Well on Saturday I dropped a 1 inch chunk of flesh from my vagina. It was semi hard. I froze it in some water. I want to take it to the doctors when I go. I am quite upset and scared about it. I think it might be a fibroid, but I have never heard of them falling out of a person. I won't know what it is till I see the doctor on the 25th.
I think the iron pills I bought for my self are helping. I feel a little stronger.
I forgot to write that my son has a job now. He's been training for a week. He thinks he will have more money then he needs and is planning to pay me up to $500 a month for rent. He pays me $300. a month right now, and is sleeping on my kitchen floor. I try to tell him to save the extra money for a rainy day, but I don't think he has the strength to save it. He drinks maybe once every 3 or 4 months, he doesn’t smoke or do drugs. Even though he will be 22 in August he still wants my guidance. I do the best I can for him. He knows he can count on me to support him in any way he needs it. The key words are "NEEDS IT". Some times what he needs from me is to step back and let him figure stuff out for him self. I think he is a good person, but he has a lot of bad judgment, witch gets him in to trouble. He is working hard at trying to think out the "rights" and "wrongs" and the "whys".
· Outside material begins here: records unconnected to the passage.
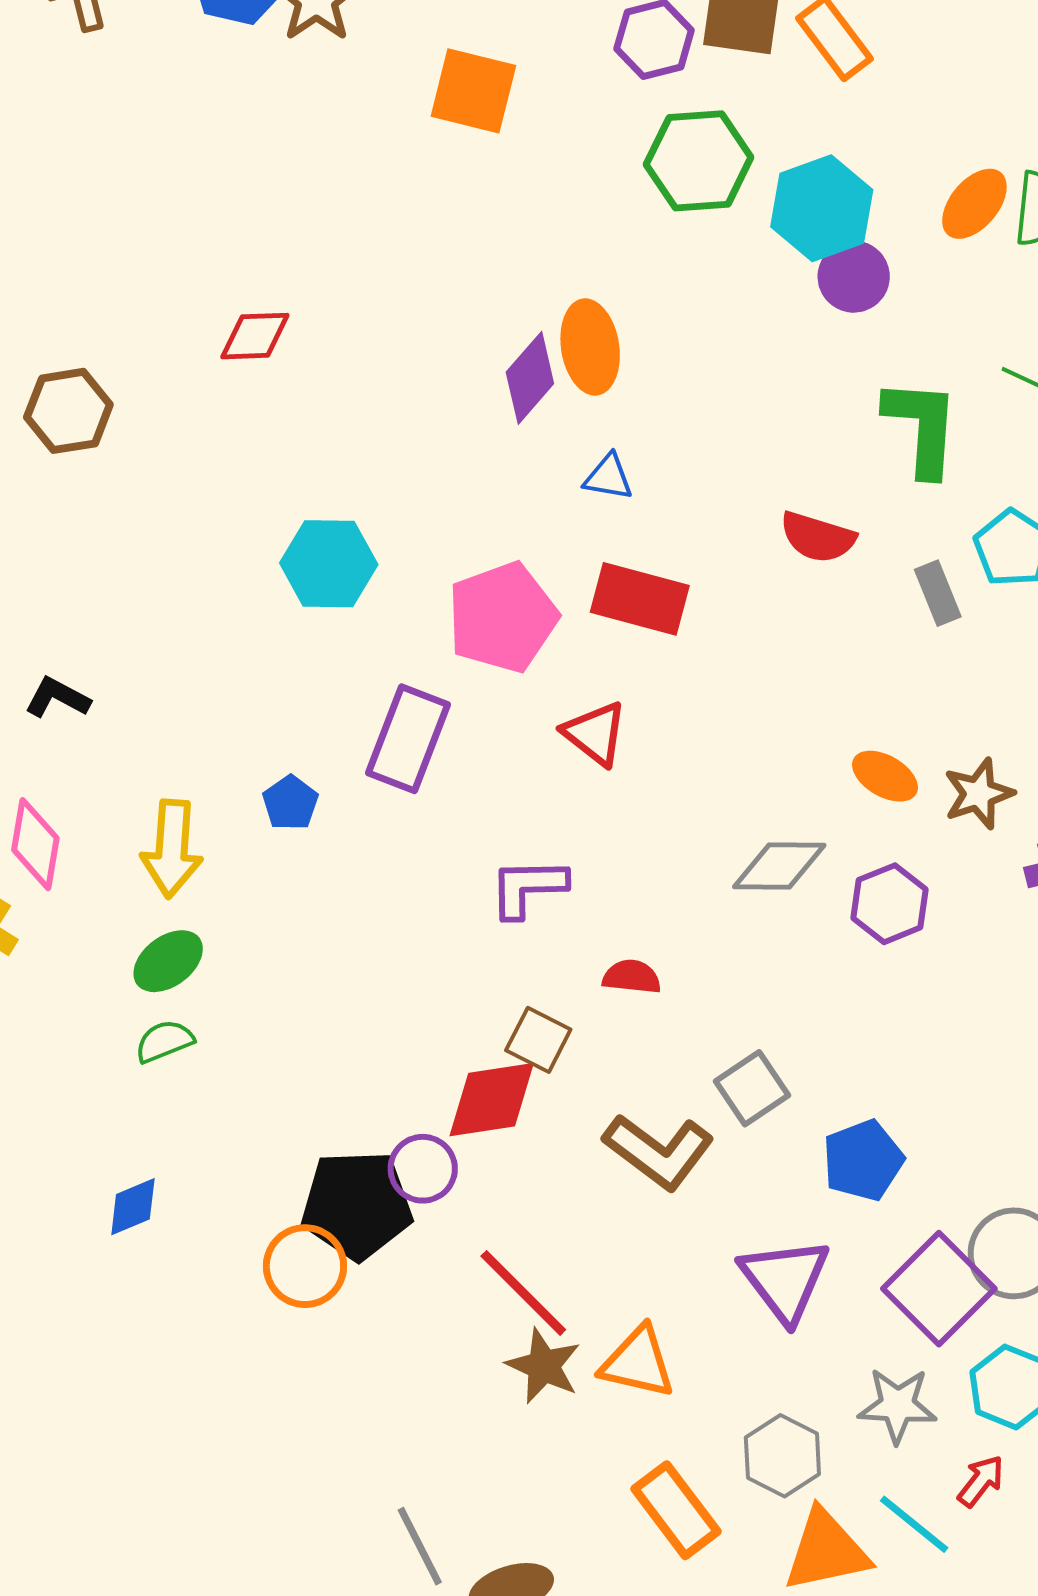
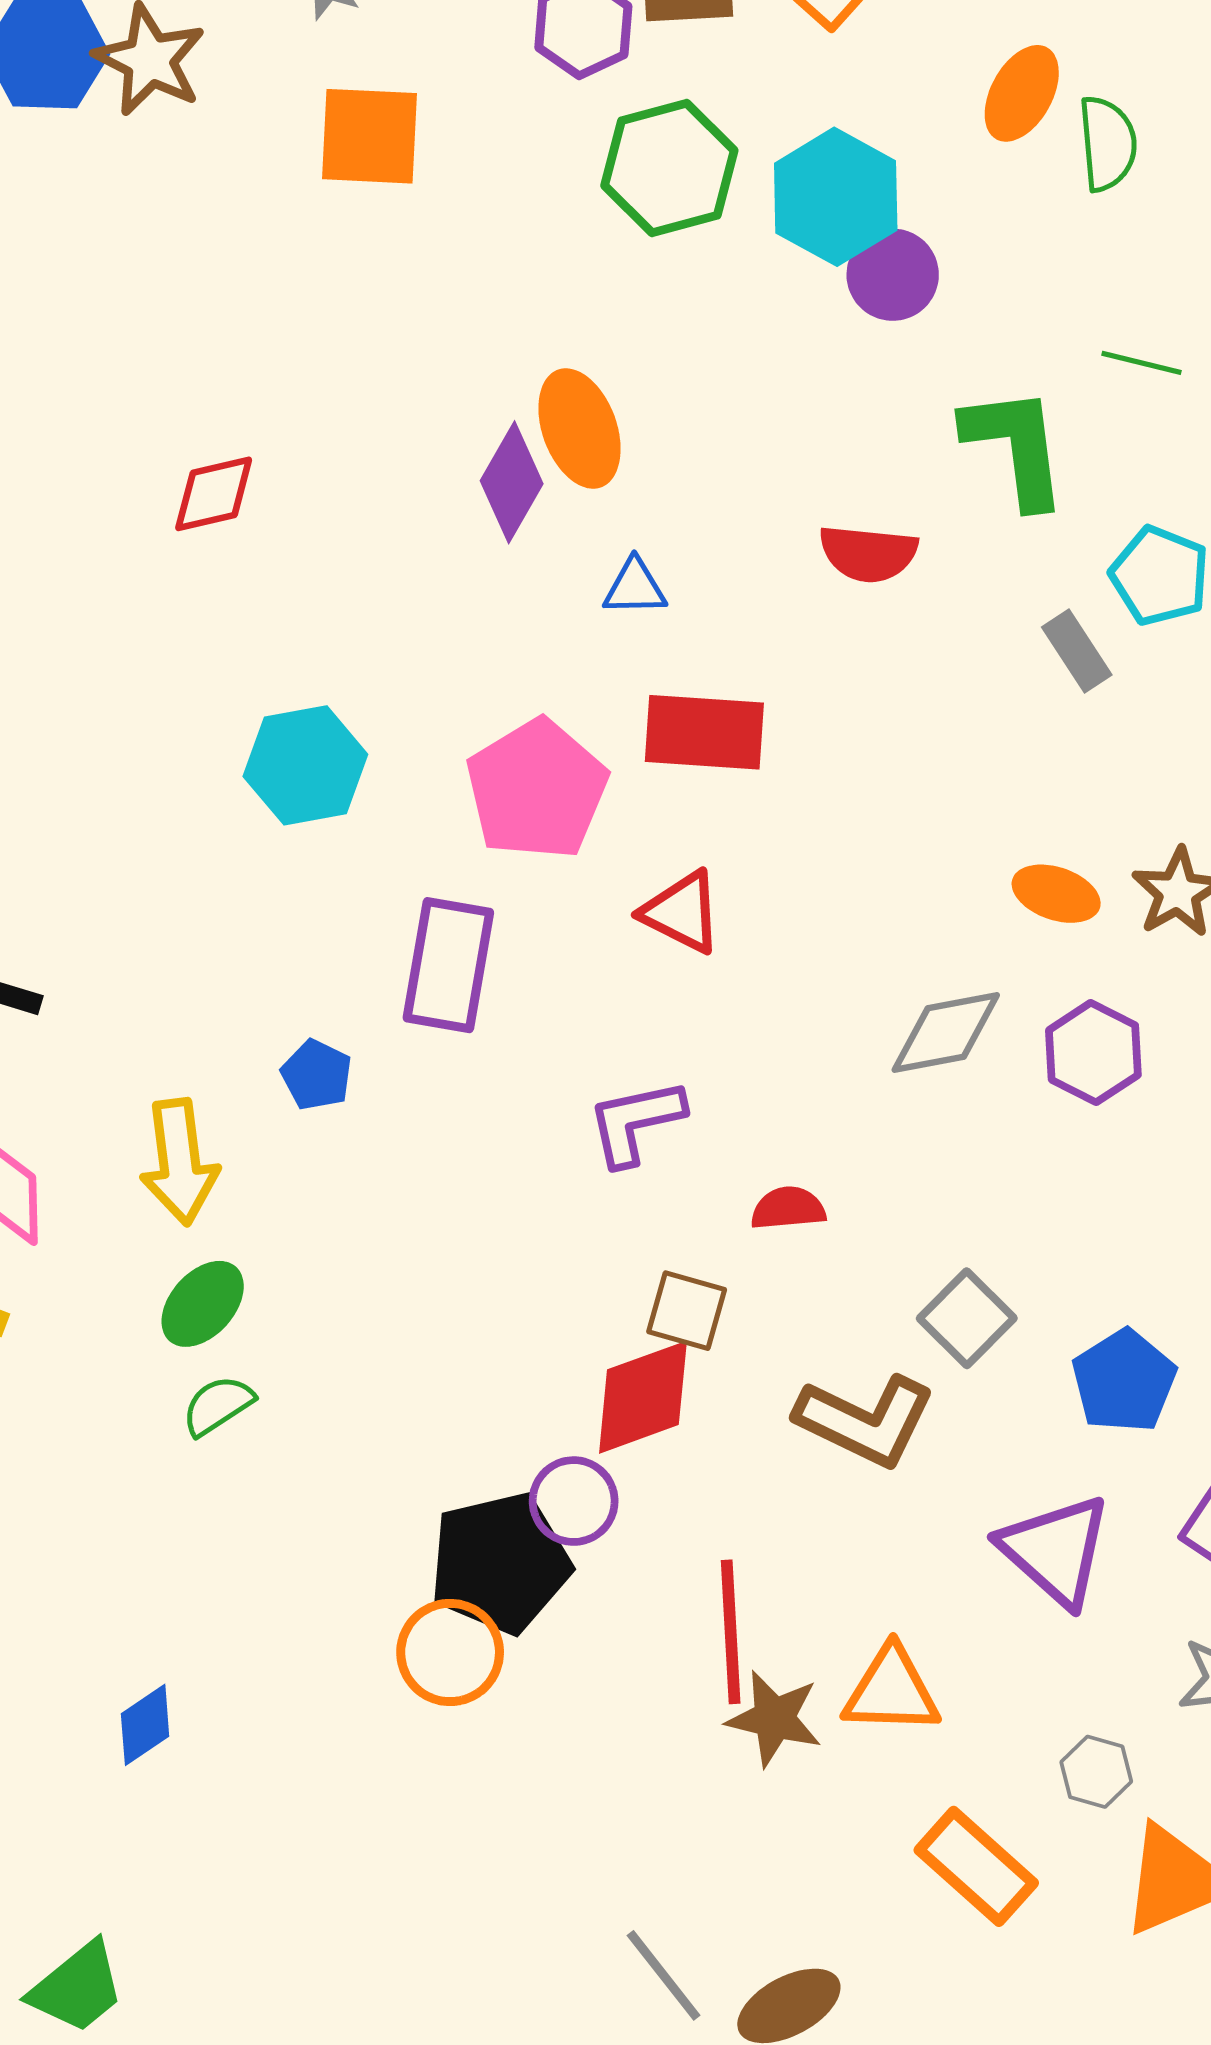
orange ellipse: (974, 204) -> (1022, 93), moved
red diamond: (255, 336) -> (214, 494), moved
red semicircle: (818, 537) -> (868, 554), moved
blue diamond: (133, 1207) -> (145, 1725), moved
red line: (523, 1293) -> (731, 1632), turned 53
gray hexagon: (782, 1456) -> (1096, 1772), size x0.7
I have always been honest and mostly fair with my kids. I think they know that and I don't criticizes them, that is why they still come to me with their problems, thoughts and ideas. I tell them what I think or that I don't have enough information to form an opinion. It could be that I appreciate them and love their ideas. They do come up with some great ideas. My son has great problem solving skills. I look forward to seeing how he turns out.
I will write about my daughter another time.
As for me today, I am doing better. Still tired but not as dragged down. I think I even have an ounce of energy….lol.